Bokova also called on participants to act now to stamp out extremism and “build peace in the minds of men and women,” echoing the UNESCO’s own timeless message about the need to make the most of the opportunities to bolster peaceful coexistence provided by our globalised world of increasing interconnections and diversity.

“I think we all feel a certain sense of urgency, that we have to act […] the world is very fragile, and peace is very fragile.”

Irina Bokova

Irina Bokova

Bokova praised president Ilham Aliyev of Azerbaijan for his “longstanding leadership in promoting intercultural dialogue” as well as the tireless engagement of the First Lady, Mehriban Aliyeva, as UNESCO Goodwill Ambassador for Oral and Musical Traditions.

Azerbaijan has a long history on the ‘Silk Road’ ancient trade route, as a centre for exchange, scholarship and art. Baku’s Walled City is also inscribed on the UNESCO World Heritage List.

Too Early to Cry Victory

A flurry of debates, panel discussions, exhibits and concerts held by renowned artists working to bring people of different walks of life closer together.

Preventing terrorism in cyberspace, educating girls to combat violent extremism, and changing people’s negative perception of migrants in cities were some of the topics broached at the Forum.

The agenda also included such topics as the role of faith, religions, human security, sport, education, art, sustainable development, preventing violent extremism, and business in building trust and cooperation among cultures and civilisations.

Reflecting on the outcome of the Baku Forum, Maher Nasser, Acting UN Under-Secretary-General for Global Communications, said it is too early to “cry victory” or dismiss the event as a failure because that can only be determined by what will follow.

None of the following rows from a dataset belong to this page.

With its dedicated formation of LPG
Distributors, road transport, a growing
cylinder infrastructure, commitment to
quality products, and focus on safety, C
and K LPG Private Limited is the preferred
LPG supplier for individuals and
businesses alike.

“The discussions that I have seen bring back the importance of dialogue and using culture as a way to connect and to connect societies – sometimes within the same country. How culture bring us together as humans. We may see things differently, but there are also, sometimes, things that can bring us together. Culture and art are important elements of that,” he explained.

Nasser also highlighted the important connection between tourism and culture. “Tourism today is one the top employers around the world… Tourism depends on stability. No one wants to go to a region in conflict, unless you are war reporter. So tourism has a vested interested in promoting peace.”

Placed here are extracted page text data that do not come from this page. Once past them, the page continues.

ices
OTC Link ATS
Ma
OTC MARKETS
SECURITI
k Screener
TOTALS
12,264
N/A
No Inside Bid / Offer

Diversity, Dialogue, Mutual Understanding

Hosted by Azerbaijan, the Baku Forum was organised also with the participation of the UN World Tourism Organization, the UN Food and Agriculture Organization (FAO), the Council of Europe, the Islamic Educational Scientific and Cultural Organization and the North-South Centre of the Council of Europe.

For his part, Nassir Abdulaziz Al Nassir, UN High Representative for the Alliance of Civilizations (UNAOC), said that military actions and security measures cannot be the only response to the world’s challenges.

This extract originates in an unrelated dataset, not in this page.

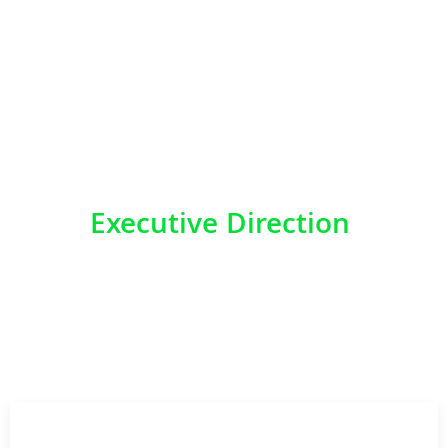
AFRICA
Executive Direction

“The interconnected nature of today’s crises requires us to connect our own efforts for peace and security, sustainable development and human rights, not just in words, but in practice,” he said.

“The challenge now is to make corresponding changes to our culture, strategy, structures and operations. We must commit to achieve human security and sustainable development, in partnership with regional organizations, mobilizing the entire range of those with influence, from religious authorities to civil society and the business community, he added, adding that women and youth must also be brought to the table.

The Baku Process has become a successful platform to promote “peaceful and inclusive societies” around the world. Since its inception, Al-Nasser said, the Forum has encouraged and enabled people and communities worldwide to take concrete measures to support diversity, dialogue and mutual understanding amongst nations.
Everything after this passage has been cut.